“Diversity is generally associated with a healthy ecosystem,” said the University of California at Davis microbiologist. A varied population of microscopic inhabitants is probably a signature of a healthy spacecraft, he added. And as humanity considers even longer ventures in space — such as an 18-month voyage to Mars — scientists must understand who these microbes are.
The samples for Coil's paper were collected in 2014 as part of the citizen science program Project MERCCURI. The initiative, conceived by a group of National Football League and National Basketball Association cheerleaders who are also scientists and engineers, involved swabbing down dozens of professional sports stadiums, identifying the microbes in the samples, and sending those species to the ISS to see whether they would thrive. (Bacillus aryabhatti, collected from a practice football field used by the Oakland Raiders, grew fastest.)
In exchange, the UC Davis scientists who partnered on the project asked the ISS astronauts to swab down the space station and return the samples to Earth. Seems like a fair trade.
The samples were taken from 15 sites on the station, including the audio terminal unit microphone, air vents, the tab used to close the privacy panel on the crew sleep compartment. These locations broadly correspond to places found in a terrestrial home — the audio terminal unit is like a telephone; the air vents, which suck up dust and debris, are similar to doorsills where dust bunnies gather; the privacy panel tab vaguely resembles the knob on the door to your bedroom.
The microbe samples were packaged and flown to Earth, where the scientists at UC Davis sequenced their genomes. In each sample, they identified between 1,036 and 4,294 operational taxonomic units — a biological measure used to classify closely related organisms that roughly reflects the number of species. Then they compared what they found with results from surveys of the microbiomes of humans and their homes.

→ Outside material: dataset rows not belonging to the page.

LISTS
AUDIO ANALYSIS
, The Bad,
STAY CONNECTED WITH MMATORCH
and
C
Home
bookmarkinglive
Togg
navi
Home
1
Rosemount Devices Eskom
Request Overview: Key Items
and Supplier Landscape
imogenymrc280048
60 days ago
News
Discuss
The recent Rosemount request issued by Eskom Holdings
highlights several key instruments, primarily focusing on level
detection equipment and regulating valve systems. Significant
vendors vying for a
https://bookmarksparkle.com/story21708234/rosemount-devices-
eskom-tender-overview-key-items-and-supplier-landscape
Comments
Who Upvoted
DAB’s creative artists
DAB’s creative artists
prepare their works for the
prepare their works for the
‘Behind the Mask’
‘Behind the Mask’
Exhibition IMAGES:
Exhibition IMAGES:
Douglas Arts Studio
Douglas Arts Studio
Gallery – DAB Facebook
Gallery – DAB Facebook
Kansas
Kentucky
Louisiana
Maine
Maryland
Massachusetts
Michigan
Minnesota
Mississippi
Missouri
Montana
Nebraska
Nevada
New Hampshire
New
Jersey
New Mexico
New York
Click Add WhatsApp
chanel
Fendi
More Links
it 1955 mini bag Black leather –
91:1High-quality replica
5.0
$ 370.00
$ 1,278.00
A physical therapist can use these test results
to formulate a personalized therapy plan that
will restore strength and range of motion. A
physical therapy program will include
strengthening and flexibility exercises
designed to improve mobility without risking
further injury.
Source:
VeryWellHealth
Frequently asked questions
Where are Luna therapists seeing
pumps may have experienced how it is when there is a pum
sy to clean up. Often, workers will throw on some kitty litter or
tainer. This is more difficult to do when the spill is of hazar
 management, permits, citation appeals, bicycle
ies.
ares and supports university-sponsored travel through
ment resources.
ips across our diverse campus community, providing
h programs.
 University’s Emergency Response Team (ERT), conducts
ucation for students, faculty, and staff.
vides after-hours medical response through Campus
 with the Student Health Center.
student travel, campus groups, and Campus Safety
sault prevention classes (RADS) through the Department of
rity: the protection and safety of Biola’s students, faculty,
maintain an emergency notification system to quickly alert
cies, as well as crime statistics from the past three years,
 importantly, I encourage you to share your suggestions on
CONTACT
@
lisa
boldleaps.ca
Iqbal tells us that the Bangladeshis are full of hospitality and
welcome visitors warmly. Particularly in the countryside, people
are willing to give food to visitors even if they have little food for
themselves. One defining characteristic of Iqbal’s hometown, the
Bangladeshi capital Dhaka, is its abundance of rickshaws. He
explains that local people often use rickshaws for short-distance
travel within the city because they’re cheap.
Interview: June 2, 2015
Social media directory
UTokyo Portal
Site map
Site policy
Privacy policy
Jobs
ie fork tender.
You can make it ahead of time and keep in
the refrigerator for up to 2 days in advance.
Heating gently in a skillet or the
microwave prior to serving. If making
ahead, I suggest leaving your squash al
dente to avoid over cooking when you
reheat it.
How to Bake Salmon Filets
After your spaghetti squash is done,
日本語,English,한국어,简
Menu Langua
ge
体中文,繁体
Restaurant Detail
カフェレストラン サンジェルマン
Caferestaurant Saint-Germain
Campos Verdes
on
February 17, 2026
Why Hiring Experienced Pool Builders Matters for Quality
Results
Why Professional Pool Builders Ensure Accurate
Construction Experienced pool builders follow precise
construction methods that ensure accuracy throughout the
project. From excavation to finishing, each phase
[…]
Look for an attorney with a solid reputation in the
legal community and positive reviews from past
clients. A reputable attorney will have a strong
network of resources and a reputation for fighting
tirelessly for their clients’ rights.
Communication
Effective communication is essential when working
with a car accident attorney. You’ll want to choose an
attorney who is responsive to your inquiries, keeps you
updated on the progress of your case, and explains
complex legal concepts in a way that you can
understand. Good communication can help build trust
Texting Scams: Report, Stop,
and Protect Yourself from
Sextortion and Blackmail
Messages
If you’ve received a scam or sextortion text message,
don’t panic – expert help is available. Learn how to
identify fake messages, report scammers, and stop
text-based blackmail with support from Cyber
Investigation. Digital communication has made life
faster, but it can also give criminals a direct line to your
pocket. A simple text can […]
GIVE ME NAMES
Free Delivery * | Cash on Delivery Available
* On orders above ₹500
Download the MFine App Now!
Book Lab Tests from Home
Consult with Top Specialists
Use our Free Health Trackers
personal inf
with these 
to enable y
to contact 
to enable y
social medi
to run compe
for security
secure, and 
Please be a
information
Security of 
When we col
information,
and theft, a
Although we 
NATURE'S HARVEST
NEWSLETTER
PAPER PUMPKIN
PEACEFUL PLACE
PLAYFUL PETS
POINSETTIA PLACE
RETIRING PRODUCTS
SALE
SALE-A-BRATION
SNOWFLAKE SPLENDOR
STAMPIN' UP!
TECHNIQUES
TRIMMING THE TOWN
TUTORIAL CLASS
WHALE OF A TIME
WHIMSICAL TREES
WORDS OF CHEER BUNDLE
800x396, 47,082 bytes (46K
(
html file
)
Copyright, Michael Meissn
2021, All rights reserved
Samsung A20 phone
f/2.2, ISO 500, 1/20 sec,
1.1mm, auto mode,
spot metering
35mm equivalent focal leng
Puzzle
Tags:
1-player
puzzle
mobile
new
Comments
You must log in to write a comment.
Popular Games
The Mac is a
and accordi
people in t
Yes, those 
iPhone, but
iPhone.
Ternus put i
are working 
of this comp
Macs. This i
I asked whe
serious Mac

The study revealed no “Andromeda Strains” that threaten the astronauts' well-being; the ISS was dominated by human-associated microbes, particularly the kind that dwell on skin. (Then again, the sequencing technique the scientists used can only identify species that are already known, so the study doesn't rule out the extremely unlikely possibility of something alien up there.)
“Honestly, I wasn't very surprised at all by the findings,” said microbiologist Jenna Lang, the study's first author. Because all the equipment that goes into space is thoroughly sterilized, any germs that colonize the space station must hitch a ride on an astronaut.
“I fully expected the ISS surfaces to look like human skin and . . . upper airway, which it, for the most part, did,” Lang said.
The main difference was in the species' relative abundance. For example, the ISS harbors more Staphylococcus than a typical home. But Lang cautioned that this study is based on a relatively small number of samples, all taken at a single point in time. When the crew of the ISS changes, it's likely the station's microbes will change, too.
It's important to keep tabs on what germs are circulating up there, Coil said. An unhealthy microbiome on the ISS could quickly lead to unhealthy astronauts. He noted that by the time the Russian space station Mir was decommissioned, it stank with fumes from black mold that flourished behind panels and inside air conditioning equipment. Some researchers even worried that Mir's microbes might have mutated into a biohazard when the space station returned to Earth in 2001 (spoiler: everything was fine).
“Now the questions are a little more nuanced,” Coil said. “Microbiome science has advanced quite a lot.” Scientists want to know what happens to the good microbes in astronauts, including the gut bacteria that help with digestion, and how those critters will interact with the microbiome of the space around them.
“There’s a lot of much bigger studies going on now asking these bigger questions,” Coil said. “Ours is more of a preliminary piece of data.”